YOUR TASK
Your output is to consist only of the line containing "MORE GDT FINE ART PRINTS..." and the lines after it, through the end of the data, reproduced exactly.

[Collected data]
+ + + + +

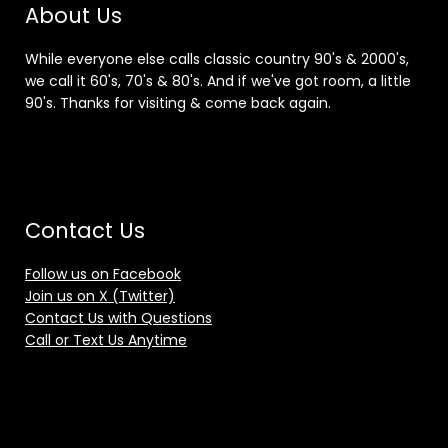
About Us
While everyone else calls classic country 90's & 2000's,
we call it 60's, 70's & 80's. And if we've got room, a little
90's. Thanks for visiting & come back again.
Contact Us
Follow us on Facebook
Join us on X (Twitter)
Contact Us with Questions
Call or Text Us Anytime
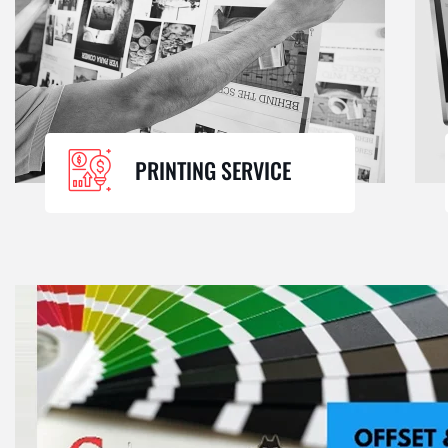
PRINTING SERVICE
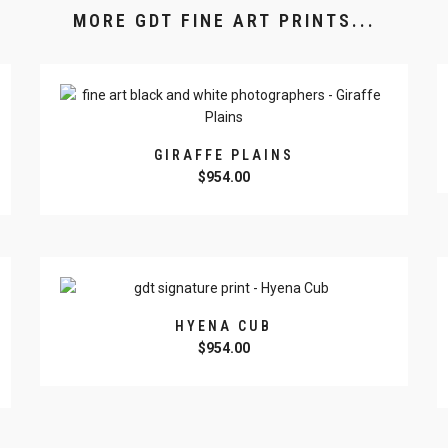
MORE GDT FINE ART PRINTS...
GIRAFFE PLAINS
$
954.00
HYENA CUB
$
954.00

+ + + + +

RESPONSE TO THIS EXERCISE
MORE GDT FINE ART PRINTS...
GIRAFFE PLAINS
$
954.00
HYENA CUB
$
954.00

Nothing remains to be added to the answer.